L’affaiblissement de la position mondiale de la France, l’insuffisance des investissements, la désindustrialisation et la perte de marchés qui en résultent et enfin le poids écrasant de la dette publique signifient que les bases économiques de l’« état providence » et le niveau de vie des travailleurs et des classes moyennes sont en train d’être détruites. L’imposition de la régression sociale a des implications pour le régime politique, qui glisse progressivement vers une forme de bonapartisme parlementaire. Le droit de grève, la liberté d’expression et l’ensemble des agencements des régimes de « démocratie bourgeoise », sont de moins en moins compatibles avec les besoins et les intérêts de la classe capitaliste. L’expérience de l’élection de Syriza en Grèce (janvier 2015) a montré qu’un gouvernement qui veut prendre un autre chemin que celui dicté par les capitalistes se trouvera en confrontation directe avec la pleine puissance de la classe capitaliste et des institutions nationales et internationales qui la protègent. Pour mettre le gouvernement Tsipras à genoux, la BCE a provoqué un effondrement du système bancaire en Grèce, obligeant Tsipras de choisir entre la faillite ou la soumission. L’Eurogroupe et la BCE ont, selon les termes employés par le journal Stern, « écrasé la Grèce », comme un avertissement à d’autres gouvernements qui essaieraient de les défier. Pour que prévalent les intérêts des capitalistes, les droits démocratiques doivent être restreints et, si besoin est, supprimés.

Le recul du capitalisme français par rapport à ses concurrents les plus importants s’est poursuivi, et se poursuivra davantage, indépendamment des politiques mises en œuvre par les gouvernements à son service. Ceci  s’explique par le fait qu’il est déterminé par des données objectives bien plus lourdes que les nuances des « priorités » gouvernementales.
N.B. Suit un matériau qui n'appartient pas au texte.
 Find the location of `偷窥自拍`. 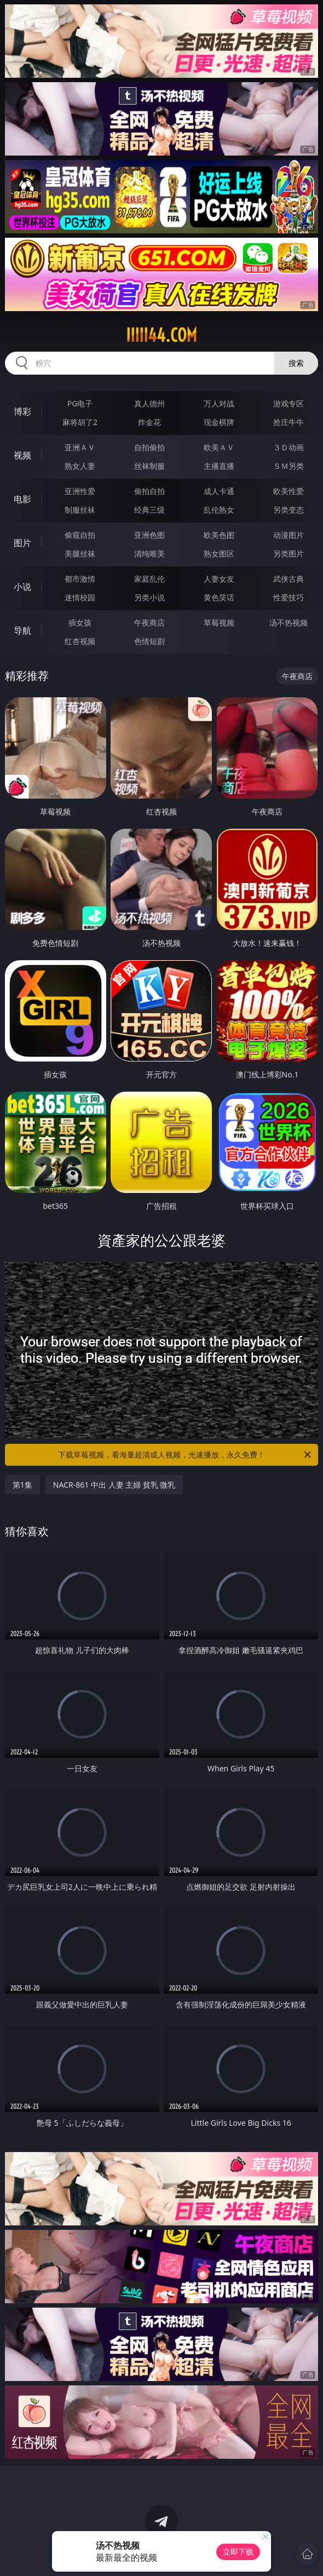 偷窥自拍 is located at coordinates (80, 535).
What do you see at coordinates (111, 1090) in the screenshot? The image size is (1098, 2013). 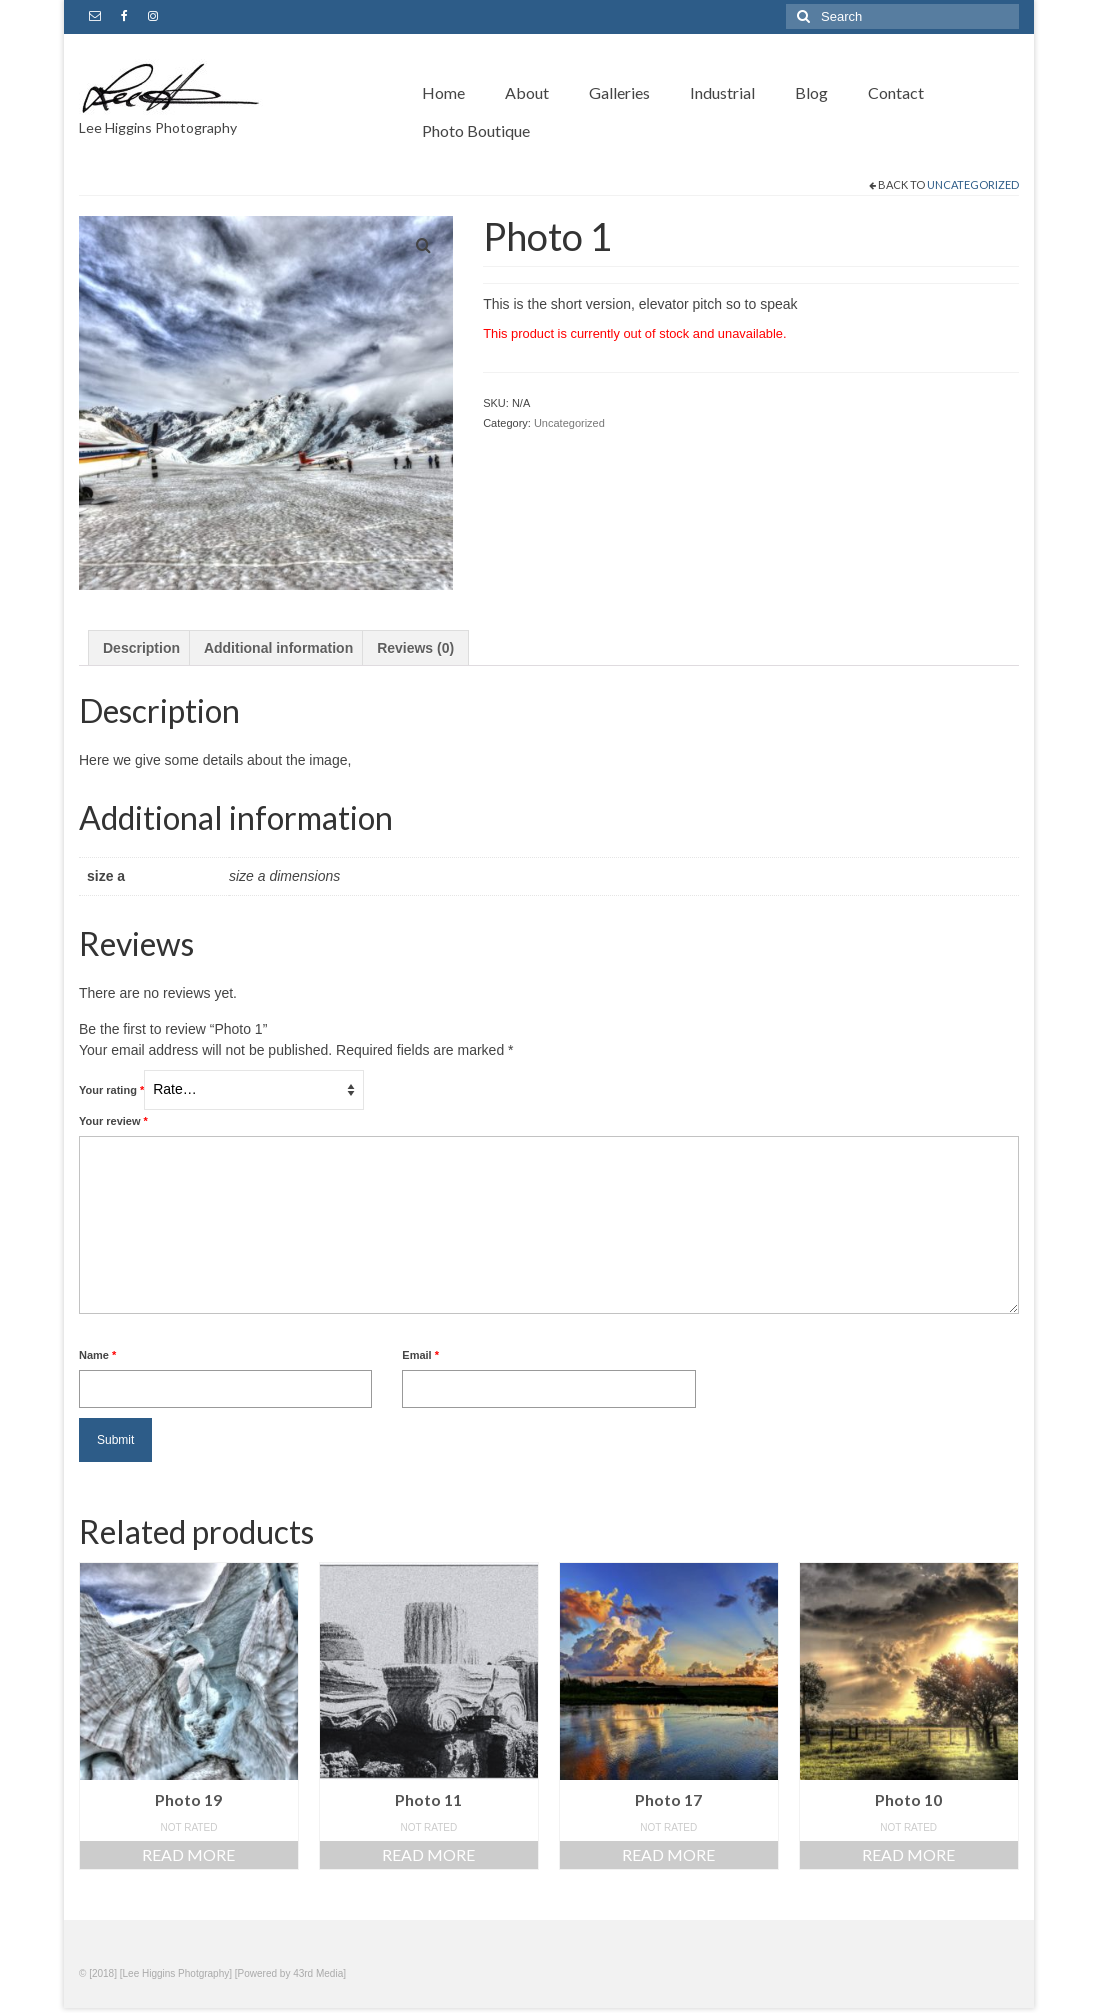 I see `Your rating` at bounding box center [111, 1090].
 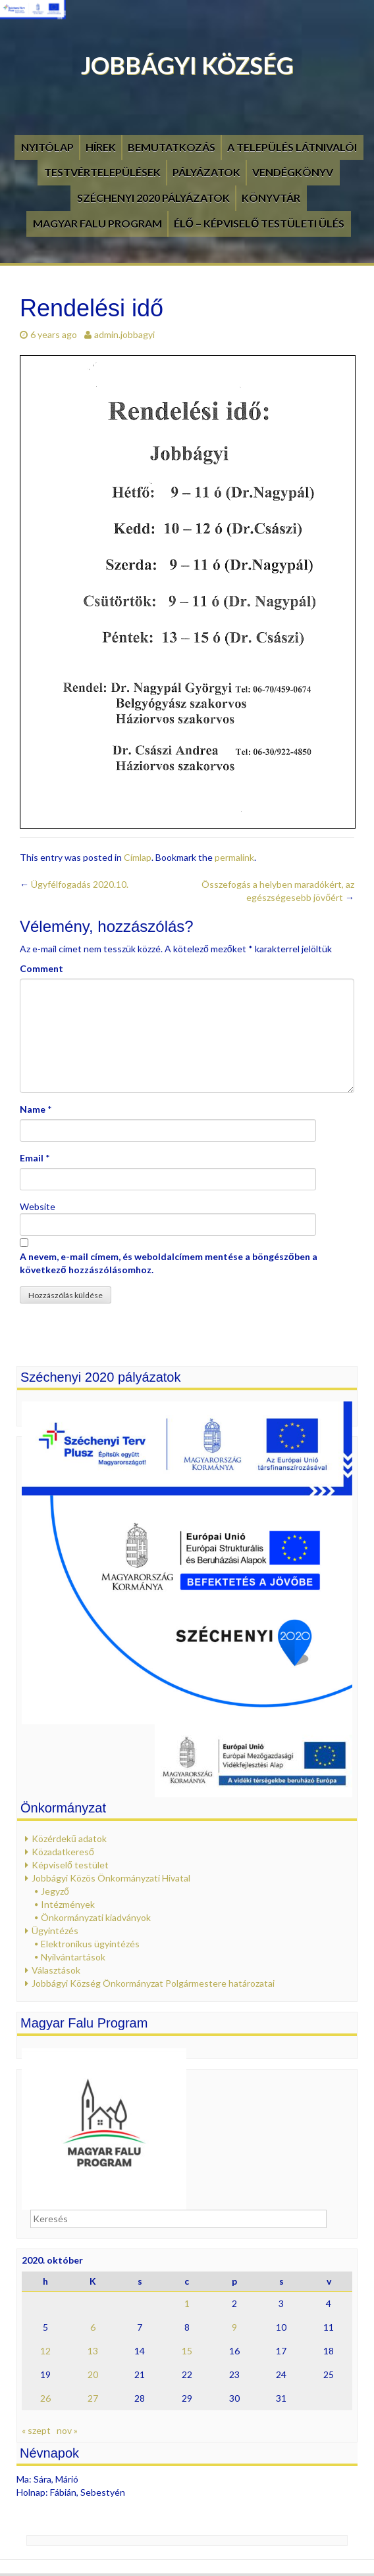 I want to click on A település látnivalói, so click(x=292, y=147).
Notre point de vue révolutionnaire nous distingue de toutes les tendances nationalistes et réactionnaires qui « regrettent » ce déclin et cherchent à augmenter la puissance du capitalisme français au détriment de ses rivaux. Nous ne nous plaçons pas sur le terrain de la rivalité et la concurrence capitaliste. Notre objectif est d’en finir avec le système capitaliste. Convaincre les travailleurs que cette transformation révolutionnaire de l’ordre social est possible et nécessaire constitue le point focal de notre activité. Sans l’engagement conscient et massif des travailleurs dans la lutte contre le capitalisme, son renversement est impossible. Dans l’immédiat, il faut soutenir et encourager toutes les luttes contre les forces du capital, quelle que soit la portée des revendications. Chaque mesure tendant à renforcer la position des travailleurs face aux capitalistes et répondant ne serait-ce que partiellement à leurs besoins serait bien évidemment un pas en avant. Mais en même temps, nous devons constamment rappeler aux travailleurs que la source des problèmes auxquels ils sont confrontés réside dans la propriété capitaliste des moyens de production et des grands groupes financiers. Nous sommes pour la défense et l’extension du secteur public. Des nationalisations, même limitées à quelques entreprises ou secteurs économiques, seraient positives, parce qu’elles réduisent le champ d’action des capitalistes et renforcent la position des salariés. Il n’empêche que dans les conditions actuelles, toute résistance vraiment efficace à la régression sociale implique impérativement une lutte contre la propriété capitaliste dans tous les domaines de l’économie et contre toutes les organisations et institutions au service de la classe dominante. Ceci constitue la base matérielle et la justification objective de notre politique communiste et révolutionnaire.